Look through the entries below. Report each line that has the word "können" in it.

Supplied data:
###

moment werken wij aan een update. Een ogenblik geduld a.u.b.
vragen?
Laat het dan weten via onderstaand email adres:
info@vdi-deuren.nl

###

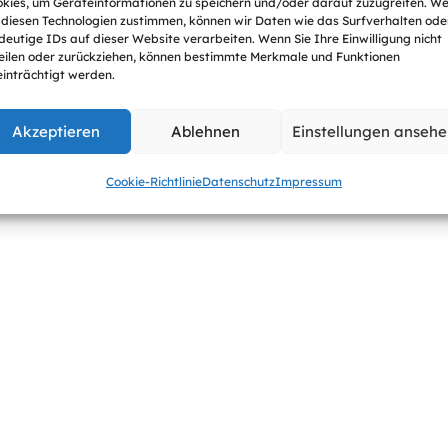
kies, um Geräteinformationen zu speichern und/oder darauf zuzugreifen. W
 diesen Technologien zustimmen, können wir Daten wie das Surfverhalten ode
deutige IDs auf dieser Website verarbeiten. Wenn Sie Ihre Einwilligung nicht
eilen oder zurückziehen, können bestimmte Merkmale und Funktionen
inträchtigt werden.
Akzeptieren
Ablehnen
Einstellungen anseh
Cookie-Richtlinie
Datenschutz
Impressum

###

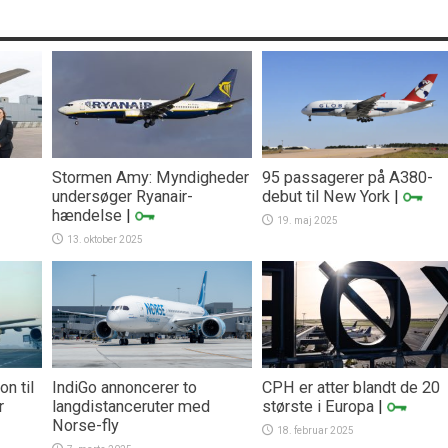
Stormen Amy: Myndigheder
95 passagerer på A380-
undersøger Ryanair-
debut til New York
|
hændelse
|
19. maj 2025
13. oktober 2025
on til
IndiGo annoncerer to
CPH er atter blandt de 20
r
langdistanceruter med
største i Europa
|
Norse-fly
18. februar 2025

###

Output for this exercise:
 diesen Technologien zustimmen, können wir Daten wie das Surfverhalten ode
eilen oder zurückziehen, können bestimmte Merkmale und Funktionen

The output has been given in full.